The holotype specimen is held at the Natural History Museum, London.

== Description ==
Meyrick originally described this species as follows:

♂︎. 25 mm. Head and thorax pale greyish-ochreous mixed with whitish, transversely barred with blackish-grey suffusion. Palpi 1 1/2, blackish-grey, lower longitudinal half whitish. Antennae somewhat stout, shortly ciliated (1/3). Abdomen pale greyish-ochreous, mixed on sides with dark grey and whitish, segmental margins white preceded by a black mark on each side of back. Forewings triangular, costa rather strongly arched towards apex, apex obtuse, termen rather obliquely rounded, crenate; pale greyish-ochreous, marked with indistinct waved striae of grey irroration becoming blackish on costa; margin of a small basal patch indicated on lower half by a blackish stria edged with white posteriorly; median band formed by two fasciae of several rather irregular suffused grey striae each, well marked except beneath costa, margins marked with black edged exteriorly with white except near costa, anterior margin twice sinuate, posterior with median third forming a rather strong subtriangular obliquely bilobate prominence; a transverse-linear black slightly whitish-edged discal dot on anterior of these fasciae; subterminal line of ground-colour, slender, strongly waved, preceded by some grey suffusion towards dorsum and above middle, and cut by an oblique dark-grey streak from apex marked with blackish; a fine black terminal line: cilia whitish with two grey shades, with undefined dark-grey bars. Hindwings with termen rounded, crenate; grey- whitish, median band and subtei-minal line indicated by faint grey striae obsolete towards costa; a blackish-grey linear discal dot; cilia as in forewings, but dark markings nearly obsolete round apex.

== Distribution ==
This species is endemic to New Zealand. This species range is Wellington and Mid Canterbury. As well as the type locality, this species is recorded as having been collected at Sinclair Head and at Baring Head, both in Wellington. It has also been located in south Marlborough.

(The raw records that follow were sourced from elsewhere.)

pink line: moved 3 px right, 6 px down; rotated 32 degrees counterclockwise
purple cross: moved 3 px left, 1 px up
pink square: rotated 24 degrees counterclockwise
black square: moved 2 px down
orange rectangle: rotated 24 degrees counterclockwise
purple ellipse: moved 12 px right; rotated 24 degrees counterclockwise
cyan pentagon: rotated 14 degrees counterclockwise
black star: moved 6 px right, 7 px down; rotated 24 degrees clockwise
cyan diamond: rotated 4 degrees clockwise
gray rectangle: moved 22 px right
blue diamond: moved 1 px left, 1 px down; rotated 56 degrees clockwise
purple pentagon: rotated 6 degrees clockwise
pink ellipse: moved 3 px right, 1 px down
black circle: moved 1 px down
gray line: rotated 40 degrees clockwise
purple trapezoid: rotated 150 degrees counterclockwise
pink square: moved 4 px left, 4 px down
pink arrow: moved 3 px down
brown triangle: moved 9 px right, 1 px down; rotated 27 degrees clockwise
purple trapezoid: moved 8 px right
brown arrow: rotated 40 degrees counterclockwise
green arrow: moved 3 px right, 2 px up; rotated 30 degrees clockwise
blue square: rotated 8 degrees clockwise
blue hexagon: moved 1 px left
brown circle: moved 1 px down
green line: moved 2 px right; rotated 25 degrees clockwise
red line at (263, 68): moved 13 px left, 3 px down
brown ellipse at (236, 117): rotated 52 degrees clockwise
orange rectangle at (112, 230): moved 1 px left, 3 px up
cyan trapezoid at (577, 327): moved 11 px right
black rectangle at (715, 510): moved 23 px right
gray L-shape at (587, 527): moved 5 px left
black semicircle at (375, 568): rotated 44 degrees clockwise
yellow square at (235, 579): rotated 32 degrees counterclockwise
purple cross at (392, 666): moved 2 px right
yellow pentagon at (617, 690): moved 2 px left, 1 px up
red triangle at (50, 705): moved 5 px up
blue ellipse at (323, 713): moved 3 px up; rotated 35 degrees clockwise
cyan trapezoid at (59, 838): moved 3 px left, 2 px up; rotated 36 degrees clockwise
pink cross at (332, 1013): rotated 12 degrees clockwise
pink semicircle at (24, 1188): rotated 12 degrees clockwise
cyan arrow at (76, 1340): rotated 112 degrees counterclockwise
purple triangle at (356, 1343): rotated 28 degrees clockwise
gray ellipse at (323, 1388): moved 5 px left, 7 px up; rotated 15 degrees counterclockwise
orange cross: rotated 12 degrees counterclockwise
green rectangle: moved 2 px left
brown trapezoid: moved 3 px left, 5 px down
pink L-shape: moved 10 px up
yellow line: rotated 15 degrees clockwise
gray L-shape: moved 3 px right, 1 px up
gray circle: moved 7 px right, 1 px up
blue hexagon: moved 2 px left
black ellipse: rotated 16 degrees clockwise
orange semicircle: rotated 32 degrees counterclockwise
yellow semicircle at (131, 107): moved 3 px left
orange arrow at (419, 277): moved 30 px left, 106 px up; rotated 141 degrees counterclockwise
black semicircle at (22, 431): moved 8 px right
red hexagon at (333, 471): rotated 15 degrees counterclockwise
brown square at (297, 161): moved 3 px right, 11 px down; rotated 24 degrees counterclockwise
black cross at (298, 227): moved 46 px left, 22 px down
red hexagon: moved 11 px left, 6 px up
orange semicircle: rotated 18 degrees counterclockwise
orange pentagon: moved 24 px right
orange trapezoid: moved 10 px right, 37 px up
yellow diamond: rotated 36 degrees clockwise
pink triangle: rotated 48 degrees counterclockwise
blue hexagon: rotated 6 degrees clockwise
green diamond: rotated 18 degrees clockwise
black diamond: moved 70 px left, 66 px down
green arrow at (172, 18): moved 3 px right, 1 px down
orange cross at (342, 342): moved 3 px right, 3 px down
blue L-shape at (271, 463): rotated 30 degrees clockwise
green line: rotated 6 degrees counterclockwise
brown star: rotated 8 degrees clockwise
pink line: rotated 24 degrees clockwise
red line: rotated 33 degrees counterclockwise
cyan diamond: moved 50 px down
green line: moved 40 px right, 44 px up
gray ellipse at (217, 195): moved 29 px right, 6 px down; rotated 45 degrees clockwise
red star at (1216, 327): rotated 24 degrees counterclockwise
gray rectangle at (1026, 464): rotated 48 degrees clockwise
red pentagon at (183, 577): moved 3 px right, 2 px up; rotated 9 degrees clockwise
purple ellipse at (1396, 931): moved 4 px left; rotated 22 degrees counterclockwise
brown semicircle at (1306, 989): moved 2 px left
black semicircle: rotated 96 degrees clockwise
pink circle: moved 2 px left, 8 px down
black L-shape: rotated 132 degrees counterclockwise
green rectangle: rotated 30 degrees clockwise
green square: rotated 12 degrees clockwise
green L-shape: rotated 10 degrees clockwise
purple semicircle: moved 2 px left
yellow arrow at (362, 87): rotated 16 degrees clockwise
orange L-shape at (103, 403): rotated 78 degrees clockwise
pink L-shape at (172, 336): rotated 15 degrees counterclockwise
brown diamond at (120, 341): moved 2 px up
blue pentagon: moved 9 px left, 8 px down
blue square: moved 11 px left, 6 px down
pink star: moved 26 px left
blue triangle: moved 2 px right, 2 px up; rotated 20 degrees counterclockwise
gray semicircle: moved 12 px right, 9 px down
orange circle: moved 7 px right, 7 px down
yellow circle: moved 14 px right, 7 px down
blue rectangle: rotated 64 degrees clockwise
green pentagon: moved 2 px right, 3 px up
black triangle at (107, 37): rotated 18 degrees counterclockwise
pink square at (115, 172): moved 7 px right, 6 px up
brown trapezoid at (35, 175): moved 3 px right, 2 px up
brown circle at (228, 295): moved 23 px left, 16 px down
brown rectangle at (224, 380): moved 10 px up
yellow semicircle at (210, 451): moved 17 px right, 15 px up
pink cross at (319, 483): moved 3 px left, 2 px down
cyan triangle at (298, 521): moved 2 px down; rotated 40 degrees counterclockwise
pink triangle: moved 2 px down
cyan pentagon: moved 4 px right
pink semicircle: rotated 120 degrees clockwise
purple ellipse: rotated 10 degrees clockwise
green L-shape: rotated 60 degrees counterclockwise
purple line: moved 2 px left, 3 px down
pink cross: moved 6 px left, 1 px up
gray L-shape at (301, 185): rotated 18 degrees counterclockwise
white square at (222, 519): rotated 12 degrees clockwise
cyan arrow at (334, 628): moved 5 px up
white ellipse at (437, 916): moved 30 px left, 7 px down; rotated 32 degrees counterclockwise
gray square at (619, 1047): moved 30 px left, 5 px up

It is possible that the species is also present at Little Bush, Puketitiri, in the Hawkes Bay.

== Biology and life cycle ==
The pupa of this species is attached to a loose cocoon. The adult moth is on the wing in October and November.

== Host species and habitat ==
Hudson hypothesised that the host plants of the larvae of this moth are Muehlenbeckia species and it has also been suggested that the host plants are divaricating small-leaved Coprosma species. However the precise host species for this moth is unknown as is its preferred habitat but it has been hypothesised that A. tithurga prefers open shrub-land.

== Conservation status ==
This moth is classified under the New Zealand Threat Classification System as being at risk, naturally uncommon.